Сержант от неожиданности закашлялся.
- Поясни, - тихо сказала Балалайка. Синие глаза были бесстрастны.
- На каждом шагу, куда ни повернись - кругом насилие и смерть. Все режут друг другу глотки, ни на секунду не задумываясь об альтернативе. - Ружичка замер посреди комнаты, растопырив руки, эдакий живой перебинтованный крест. - Возможно, кто-то не заметил, но я, выполнив все задания, которые вы тут так долго перечисляли, находя, доставляя, нейтрализуя и спасая, не тронул пальцем ни единого человека. Понимаете? Везде, где вы - и многие другие - начали бы садить из пулеметов, я обходился добрым словом и острой шуткой. И ситуация разрешалась! Я поступал так и знаю, что это правда: говорить и договариваться - всегда лучше, чем ручьями лить свою и чужую кровь.
- С такими способностями, как у тебя, парень, как-то неловко говорить о "добром слове и острой шутке", - хмыкнул Сержант. - Не у всех есть возможность ворочать стотонными каменными плитами и устраивать светопреставления на морях, уж извини.
- С такими способностями, как у меня, вы бы уже три раза взорвали планету, - парировал парень. - А потом еще и Солнечную систему до кучи. Ваши методы устарели еще до начала Троянской войны, обезумевшие вы милитаристы, насилие никогда не может служить приемлемым выходом! Вот вы сейчас собираетесь уничтожить собственноручно нанятого стрелка - но ведь он мастер своего дела, и сколько ваших собственных людей погибнет в ходе ликвидации? И все для того, чтобы сохранить в тайне этот план. Ах, подождите - есть одна сложность: мы ведь теперь тоже о нем знаем. Что делать, получается, нужно будет и нас тоже - того-этого? Не знаю, как это у вас выйдет, но пускай. Но есть еще Датч, старый и надежный деловой партнер, я уже не говорю про Реви, которая вас чуть ли не сестрой считает - что делать с ними?
Он перевел дух.
- Насилие неспособно решить ни одной проблемы, оно порождает лишь само себя, и эта цепь, эта бесконечная цепь все тянется и тянется, подминая под себя все больше и больше людей, пожирая целые страны и континенты, и оставляет за собой только кровь и пепел, боль и смерть... Если, конечно, не попытаться разорвать ее. Уничтожить хотя бы несколько звеньев. Вырваться из порочного круга.
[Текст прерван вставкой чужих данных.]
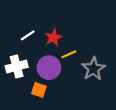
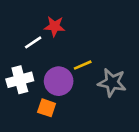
red star: (53, 38) -> (55, 26), moved, turned 30
gray star: (93, 69) -> (112, 82), turned -30

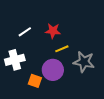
red star: (55, 26) -> (53, 31), moved
purple circle: (59, 81) -> (53, 70), moved

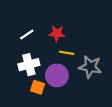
yellow line: (62, 49) -> (67, 53), turned 32
white cross: (15, 60) -> (29, 65), moved

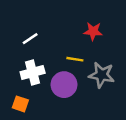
red star: (57, 33) -> (93, 31), moved
orange square: (38, 87) -> (20, 104), moved

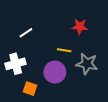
white cross: (33, 73) -> (16, 64), moved
orange square: (20, 104) -> (30, 89), moved

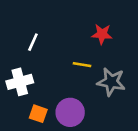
white line: (26, 33) -> (33, 42), turned -32
purple circle: (55, 72) -> (70, 112), moved

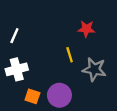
white line: (33, 42) -> (14, 36), moved
yellow line: (82, 65) -> (70, 55), turned 64

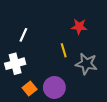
white line: (14, 36) -> (23, 35), moved
orange square: (32, 96) -> (30, 89), turned 32

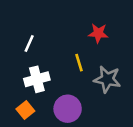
white cross: (15, 64) -> (37, 79), moved
orange square: (30, 89) -> (25, 110), moved

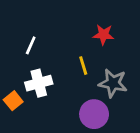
purple circle: (68, 109) -> (94, 114), moved
orange square: (25, 110) -> (13, 101), moved

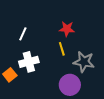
red star: (103, 35) -> (67, 29), moved

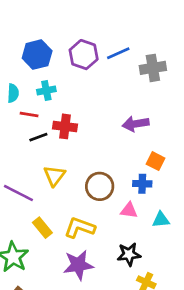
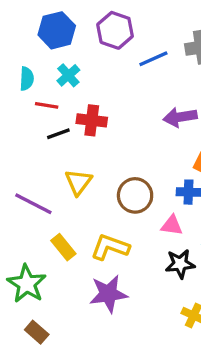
blue line: (118, 53) -> (153, 59), moved
cyan cross: (46, 91) -> (68, 75), turned -30
black star: (129, 254) -> (180, 264), moved

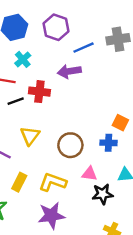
purple arrow: (180, 117) -> (69, 71), moved
pink triangle: (172, 225) -> (89, 174), moved
yellow rectangle: (63, 247) -> (19, 182), turned 66

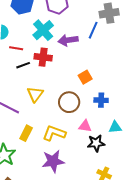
blue line: (83, 48) -> (93, 30), moved, turned -42
cyan cross: (23, 59) -> (43, 30), moved, size x1.5
orange square: (120, 123) -> (85, 77), moved, turned 32

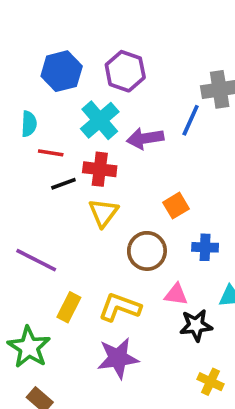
yellow triangle: (35, 94) -> (103, 213), moved

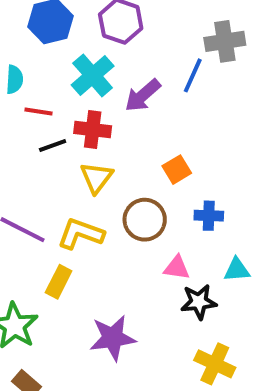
purple arrow: (145, 138) -> (143, 95), turned -32
yellow L-shape: (120, 307) -> (81, 234), moved
yellow cross: (211, 382) -> (215, 364), size x1.4

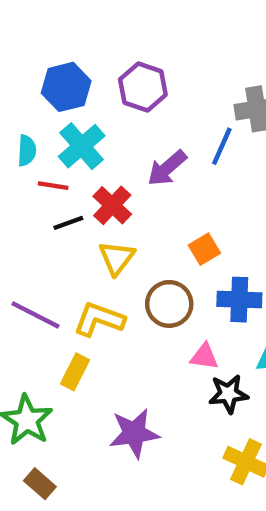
cyan cross: (93, 75) -> (82, 146), moved
red cross: (93, 130) -> (112, 205), turned 36
blue cross: (209, 216) -> (239, 300), size x1.4

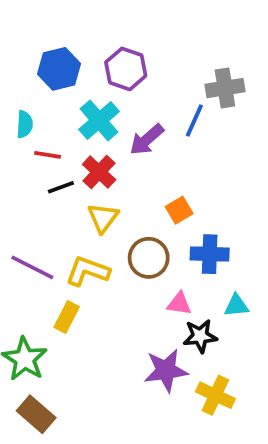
cyan cross: (82, 146) -> (99, 120), moved
purple star: (134, 433) -> (166, 370), moved
brown rectangle: (40, 484) -> (36, 414), size x1.4

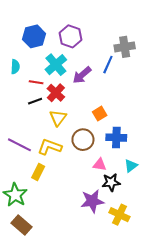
red line: (48, 155) -> (36, 82), moved
cyan triangle: (236, 306) -> (131, 166), turned -32

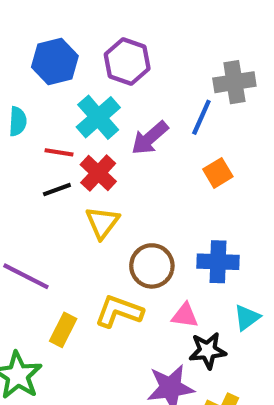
orange square: (100, 114) -> (218, 173), moved
yellow L-shape: (50, 147) -> (119, 311), moved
- Предложи вариант, - одними губами выговорила Балалайка. Вся ее холодная ирония куда-то подевалась, лицо побелело. В голове с чудовищной скоростью мелькали и сменялись картины, которых она никогда раньше не видела, картины не из ее памяти, хотя и ей тоже было что вспомнить, но это... это было чем-то совсем иным.
Пожилой мужчина с неподвижным лицом стоит у обгоревшего автобусного остова, держа в руках измазанный чем-то вязким детский рюкзачок.
Девушка лет двадцати пяти с огромными глазами, в которых навсегда застыл страх, пригибаясь, короткими шажками отступает к погребу - дома уже нет, от дома осталась неаккуратная груда беленой глины и дранки.
Трехлетний пацаненок неуклюже бежит по берегу речки, в маленьких ручках - пляжные шлепанцы, за его спиной, в воде, вспухает пенный столб от прямого попадания артиллерийского снаряда.
Длинное щупальце маслянистого химического пламени из огнемета дотягивается до ее лица, кожа идет пузырями, потом высыхает и обугливается с неприятным потрескиванием, словно на сковородке жарится бекон.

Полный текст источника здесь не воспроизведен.